(The data begins)
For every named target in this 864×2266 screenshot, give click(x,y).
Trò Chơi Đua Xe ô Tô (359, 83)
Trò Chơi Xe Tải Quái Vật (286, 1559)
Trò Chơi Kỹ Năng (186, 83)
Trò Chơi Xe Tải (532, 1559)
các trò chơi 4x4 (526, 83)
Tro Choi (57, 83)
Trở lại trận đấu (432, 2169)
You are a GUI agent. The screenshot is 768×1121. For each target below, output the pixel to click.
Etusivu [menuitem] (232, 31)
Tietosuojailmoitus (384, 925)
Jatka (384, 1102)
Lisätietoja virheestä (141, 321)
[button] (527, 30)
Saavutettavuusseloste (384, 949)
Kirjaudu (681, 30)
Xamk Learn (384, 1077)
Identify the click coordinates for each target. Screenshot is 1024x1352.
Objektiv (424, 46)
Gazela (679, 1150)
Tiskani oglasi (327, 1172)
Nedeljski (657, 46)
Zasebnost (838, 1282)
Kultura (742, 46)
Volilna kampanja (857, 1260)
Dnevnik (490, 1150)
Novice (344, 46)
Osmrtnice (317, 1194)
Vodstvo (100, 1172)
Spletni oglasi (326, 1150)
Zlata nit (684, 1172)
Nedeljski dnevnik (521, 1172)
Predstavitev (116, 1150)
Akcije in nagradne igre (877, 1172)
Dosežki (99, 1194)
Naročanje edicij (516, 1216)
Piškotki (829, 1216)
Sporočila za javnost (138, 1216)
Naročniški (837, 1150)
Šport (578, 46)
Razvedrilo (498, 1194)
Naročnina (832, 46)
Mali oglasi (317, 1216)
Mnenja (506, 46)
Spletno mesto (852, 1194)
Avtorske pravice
(The data ends)
Each line of the records should be transcribed without change.

**Solution for this problem**:
For every named target in this 864×2266 screenshot, give click(x,y).
Trò Chơi Đua Xe ô Tô (359, 83)
Trò Chơi Xe Tải Quái Vật (286, 1559)
Trò Chơi Kỹ Năng (186, 83)
Trò Chơi Xe Tải (532, 1559)
các trò chơi 4x4 (526, 83)
Tro Choi (57, 83)
Trở lại trận đấu (432, 2169)
You are a GUI agent. The screenshot is 768×1121. For each target below, output the pixel to click.
Etusivu [menuitem] (232, 31)
Tietosuojailmoitus (384, 925)
Jatka (384, 1102)
Lisätietoja virheestä (141, 321)
[button] (527, 30)
Saavutettavuusseloste (384, 949)
Kirjaudu (681, 30)
Xamk Learn (384, 1077)
Identify the click coordinates for each target. Screenshot is 1024x1352.
Objektiv (424, 46)
Gazela (679, 1150)
Tiskani oglasi (327, 1172)
Nedeljski (657, 46)
Zasebnost (838, 1282)
Kultura (742, 46)
Volilna kampanja (857, 1260)
Dnevnik (490, 1150)
Novice (344, 46)
Osmrtnice (317, 1194)
Vodstvo (100, 1172)
Spletni oglasi (326, 1150)
Zlata nit (684, 1172)
Nedeljski dnevnik (521, 1172)
Predstavitev (116, 1150)
Akcije in nagradne igre (877, 1172)
Dosežki (99, 1194)
Naročanje edicij (516, 1216)
Piškotki (829, 1216)
Sporočila za javnost (138, 1216)
Naročniški (837, 1150)
Šport (578, 46)
Razvedrilo (498, 1194)
Naročnina (832, 46)
Mali oglasi (317, 1216)
Mnenja (506, 46)
Spletno mesto (852, 1194)
Avtorske pravice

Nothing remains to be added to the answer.